[Data to process]
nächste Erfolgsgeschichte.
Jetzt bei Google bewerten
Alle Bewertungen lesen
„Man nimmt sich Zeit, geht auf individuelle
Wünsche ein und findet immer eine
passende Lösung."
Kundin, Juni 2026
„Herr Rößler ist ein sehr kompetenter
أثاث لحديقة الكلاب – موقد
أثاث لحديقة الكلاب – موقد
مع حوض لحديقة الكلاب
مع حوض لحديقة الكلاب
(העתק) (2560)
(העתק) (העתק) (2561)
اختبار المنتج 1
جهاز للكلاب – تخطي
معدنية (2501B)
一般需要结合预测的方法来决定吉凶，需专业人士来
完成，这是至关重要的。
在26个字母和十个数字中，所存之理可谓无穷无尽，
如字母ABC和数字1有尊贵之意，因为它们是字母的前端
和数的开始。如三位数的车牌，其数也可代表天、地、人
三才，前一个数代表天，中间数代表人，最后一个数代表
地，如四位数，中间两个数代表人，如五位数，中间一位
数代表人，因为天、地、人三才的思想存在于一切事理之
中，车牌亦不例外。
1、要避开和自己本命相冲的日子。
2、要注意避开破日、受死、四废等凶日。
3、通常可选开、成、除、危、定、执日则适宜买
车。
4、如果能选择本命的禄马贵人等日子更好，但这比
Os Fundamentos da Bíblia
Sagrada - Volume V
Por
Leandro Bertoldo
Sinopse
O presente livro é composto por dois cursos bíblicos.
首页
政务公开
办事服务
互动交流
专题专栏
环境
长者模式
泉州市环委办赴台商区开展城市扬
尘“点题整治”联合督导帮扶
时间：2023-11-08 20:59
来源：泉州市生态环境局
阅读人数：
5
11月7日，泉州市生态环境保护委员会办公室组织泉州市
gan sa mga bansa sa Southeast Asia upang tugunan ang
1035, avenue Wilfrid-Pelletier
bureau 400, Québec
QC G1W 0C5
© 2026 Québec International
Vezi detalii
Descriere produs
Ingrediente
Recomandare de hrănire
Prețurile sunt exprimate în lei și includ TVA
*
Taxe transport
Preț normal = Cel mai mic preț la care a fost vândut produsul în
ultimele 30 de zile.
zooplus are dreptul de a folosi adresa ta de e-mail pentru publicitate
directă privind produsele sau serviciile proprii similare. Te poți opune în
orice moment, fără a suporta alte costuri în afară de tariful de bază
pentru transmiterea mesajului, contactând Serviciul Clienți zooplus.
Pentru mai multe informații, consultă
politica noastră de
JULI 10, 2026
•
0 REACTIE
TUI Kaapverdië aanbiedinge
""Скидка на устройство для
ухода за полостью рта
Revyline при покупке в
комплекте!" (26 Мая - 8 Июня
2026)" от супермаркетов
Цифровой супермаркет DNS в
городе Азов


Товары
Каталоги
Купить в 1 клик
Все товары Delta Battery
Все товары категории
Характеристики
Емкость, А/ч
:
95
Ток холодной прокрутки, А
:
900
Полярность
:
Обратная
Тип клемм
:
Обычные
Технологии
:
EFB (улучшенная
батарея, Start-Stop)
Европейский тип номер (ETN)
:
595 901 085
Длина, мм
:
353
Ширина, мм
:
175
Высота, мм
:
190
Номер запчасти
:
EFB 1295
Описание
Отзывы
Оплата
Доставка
[/Data to process]
Task goal -
Across all the entries above, how many lines have the word "Québec" in them? Only the number, please.

Answer for this exercise -
2